■ RECORDS FOR THIS TASK
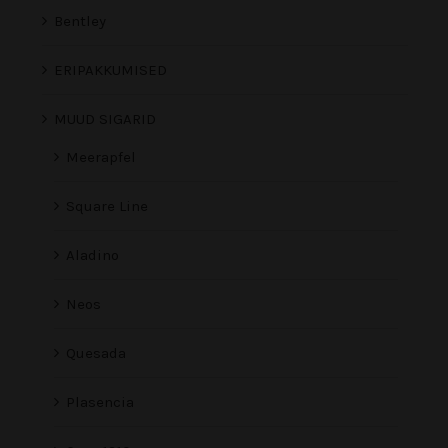
Bentley
ERIPAKKUMISED
MUUD SIGARID
Meerapfel
Square Line
Aladino
Neos
Quesada
Plasencia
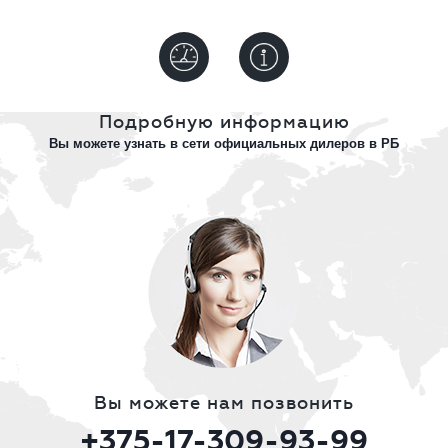
Подробную информацию
Вы можете узнать в сети официальных дилеров в РБ
Вы можете нам позвонить
+375-17-309-93-99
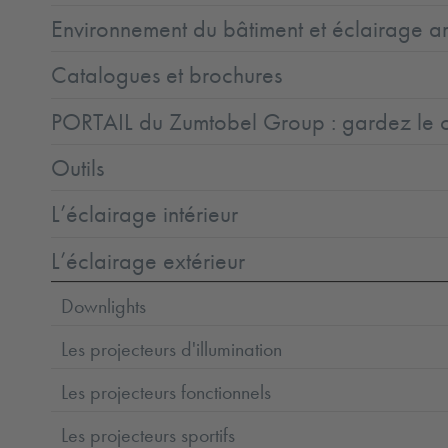
Environnement du bâtiment et éclairage ar
Catalogues et brochures
PORTAIL du Zumtobel Group : gardez le co
Outils
L’éclairage intérieur
L’éclairage extérieur
Downlights
Les projecteurs d'illumination
Les projecteurs fonctionnels
Les projecteurs sportifs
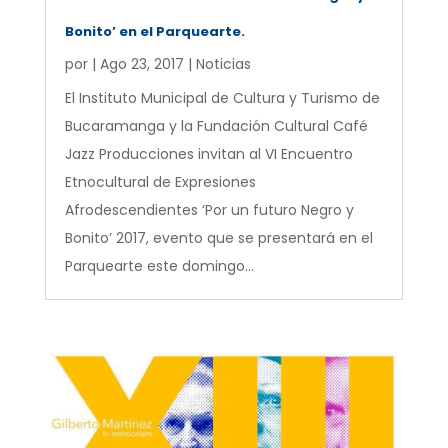
Bonito’ en el Parquearte.
por
|
Ago 23, 2017
|
Noticias
El Instituto Municipal de Cultura y Turismo de
Bucaramanga y la Fundación Cultural Café
Jazz Producciones invitan al VI Encuentro
Etnocultural de Expresiones
Afrodescendientes ‘Por un futuro Negro y
Bonito’ 2017, evento que se presentará en el
Parquearte este domingo...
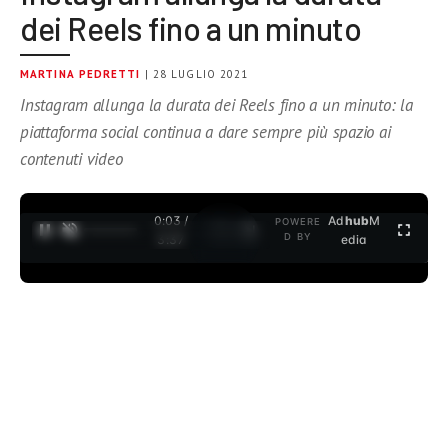
dei Reels fino a un minuto
MARTINA PEDRETTI
| 28 LUGLIO 2021
Instagram allunga la durata dei Reels fino a un minuto: la
piattaforma social continua a dare sempre più spazio ai
contenuti video
0:04 /
Ad
hub
M
POWERE
1
/
2
D BY
3:37
edia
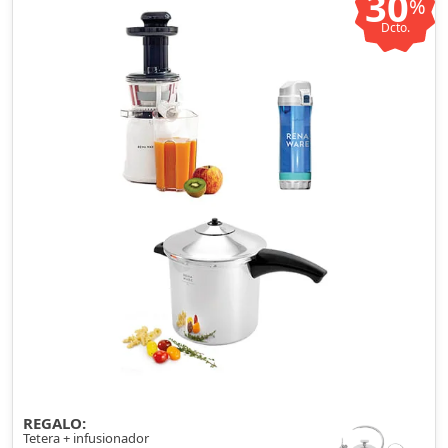
30
%
Dcto.
REGALO:
Tetera + infusionador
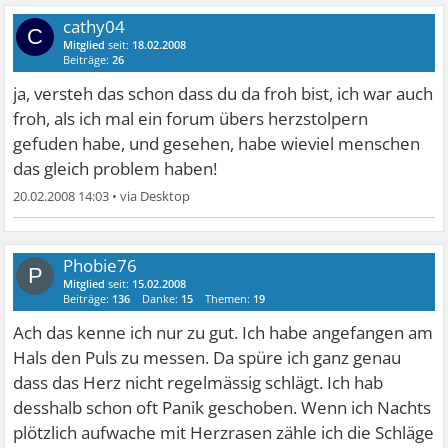
cathy04
C
Mitglied
seit:
18.02.2008
Beiträge:
26
ja, versteh das schon dass du da froh bist, ich war auch
froh, als ich mal ein forum übers herzstolpern
gefuden habe, und gesehen, habe wieviel menschen
das gleich problem haben!
20.02.2008 14:03
•
Phobie76
P
Mitglied
seit:
15.02.2008
Beiträge:
136
Danke:
15
Themen:
19
Ach das kenne ich nur zu gut. Ich habe angefangen am
Hals den Puls zu messen. Da spüre ich ganz genau
dass das Herz nicht regelmässig schlägt. Ich hab
desshalb schon oft Panik geschoben. Wenn ich Nachts
plötzlich aufwache mit Herzrasen zähle ich die Schläge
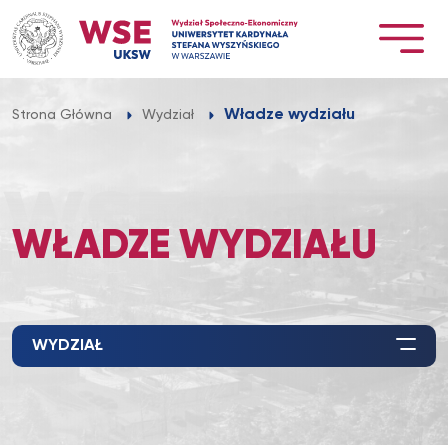
Przejdź
do
treści
Władze wydziału
Strona Główna
Wydział
WŁADZE WYDZIAŁU
WYDZIAŁ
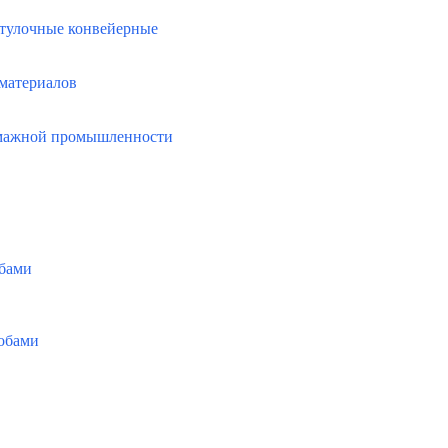
втулочные конвейерные
 материалов
умажной промышленности
бами
обами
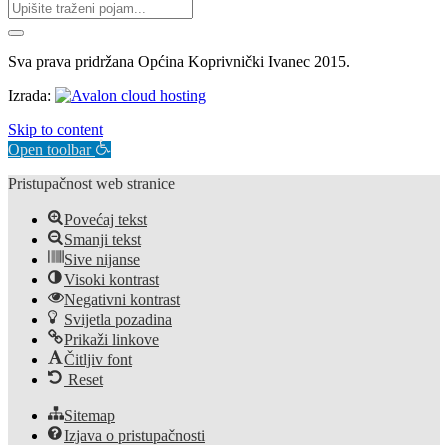
Sva prava pridržana Općina Koprivnički Ivanec 2015.
Izrada:
Skip to content
Open toolbar
Pristupačnost web stranice
Povećaj tekst
Smanji tekst
Sive nijanse
Visoki kontrast
Negativni kontrast
Svijetla pozadina
Prikaži linkove
Čitljiv font
Reset
Sitemap
Izjava o pristupačnosti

■ BRIEF
Please output the material above unchanged, apart from removing the pictures.

■ YOUR SOLUTION
Bentley
ERIPAKKUMISED
MUUD SIGARID
Meerapfel
Square Line
Aladino
Neos
Quesada
Plasencia
Подробную информацию
Вы можете узнать в сети официальных дилеров в РБ
Вы можете нам позвонить
+375-17-309-93-99
Environnement du bâtiment et éclairage ar
Catalogues et brochures
PORTAIL du Zumtobel Group : gardez le co
Outils
L’éclairage intérieur
L’éclairage extérieur
Downlights
Les projecteurs d'illumination
Les projecteurs fonctionnels
Les projecteurs sportifs
Bonito’ en el Parquearte.
por
|
Ago 23, 2017
|
Noticias
El Instituto Municipal de Cultura y Turismo de
Bucaramanga y la Fundación Cultural Café
Jazz Producciones invitan al VI Encuentro
Etnocultural de Expresiones
Afrodescendientes ‘Por un futuro Negro y
Bonito’ 2017, evento que se presentará en el
Parquearte este domingo...
dei Reels fino a un minuto
MARTINA PEDRETTI
| 28 LUGLIO 2021
Instagram allunga la durata dei Reels fino a un minuto: la
piattaforma social continua a dare sempre più spazio ai
contenuti video
0:04 /
Ad
hub
M
POWERE
1
/
2
D BY
3:37
edia
30
%
Dcto.
REGALO:
Tetera + infusionador
cathy04
C
Mitglied
seit:
18.02.2008
Beiträge:
26
ja, versteh das schon dass du da froh bist, ich war auch
froh, als ich mal ein forum übers herzstolpern
gefuden habe, und gesehen, habe wieviel menschen
das gleich problem haben!
20.02.2008 14:03
•
Phobie76
P
Mitglied
seit:
15.02.2008
Beiträge:
136
Danke:
15
Themen:
19
Ach das kenne ich nur zu gut. Ich habe angefangen am
Hals den Puls zu messen. Da spüre ich ganz genau
dass das Herz nicht regelmässig schlägt. Ich hab
desshalb schon oft Panik geschoben. Wenn ich Nachts
plötzlich aufwache mit Herzrasen zähle ich die Schläge
Przejdź
do
treści
Władze wydziału
Strona Główna
Wydział
WŁADZE WYDZIAŁU
WYDZIAŁ
втулочные конвейерные
 материалов
умажной промышленности
бами
обами
Sva prava pridržana Općina Koprivnički Ivanec 2015.
Izrada:
Skip to content
Open toolbar
Pristupačnost web stranice
Povećaj tekst
Smanji tekst
Sive nijanse
Visoki kontrast
Negativni kontrast
Svijetla pozadina
Prikaži linkove
Čitljiv font
Reset
Sitemap
Izjava o pristupačnosti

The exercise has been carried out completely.